What you should do -> Everything from the line that holds "Варианты оплаты: наличными, картой" to the end of the entries below should be printed again, word for word, and nothing more.

Information ->
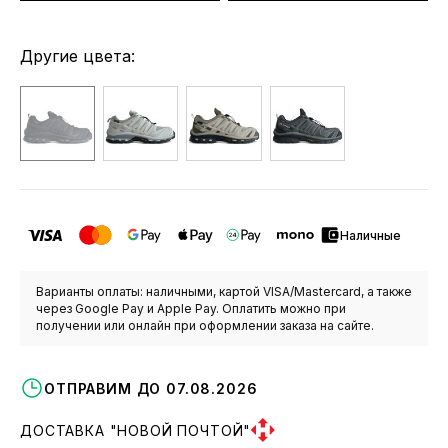
Другие цвета:
Наличные
Варианты оплаты: наличными, картой VISA/Mastercard, а также
через Google Pay и Apple Pay. Оплатить можно при
получении или онлайн при оформлении заказа на сайте.
ОТПРАВИМ ДО 07.08.2026
ДОСТАВКА "НОВОЙ ПОЧТОЙ"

Solution ->
Варианты оплаты: наличными, картой VISA/Mastercard, а также
через Google Pay и Apple Pay. Оплатить можно при
получении или онлайн при оформлении заказа на сайте.
ОТПРАВИМ ДО 07.08.2026
ДОСТАВКА "НОВОЙ ПОЧТОЙ"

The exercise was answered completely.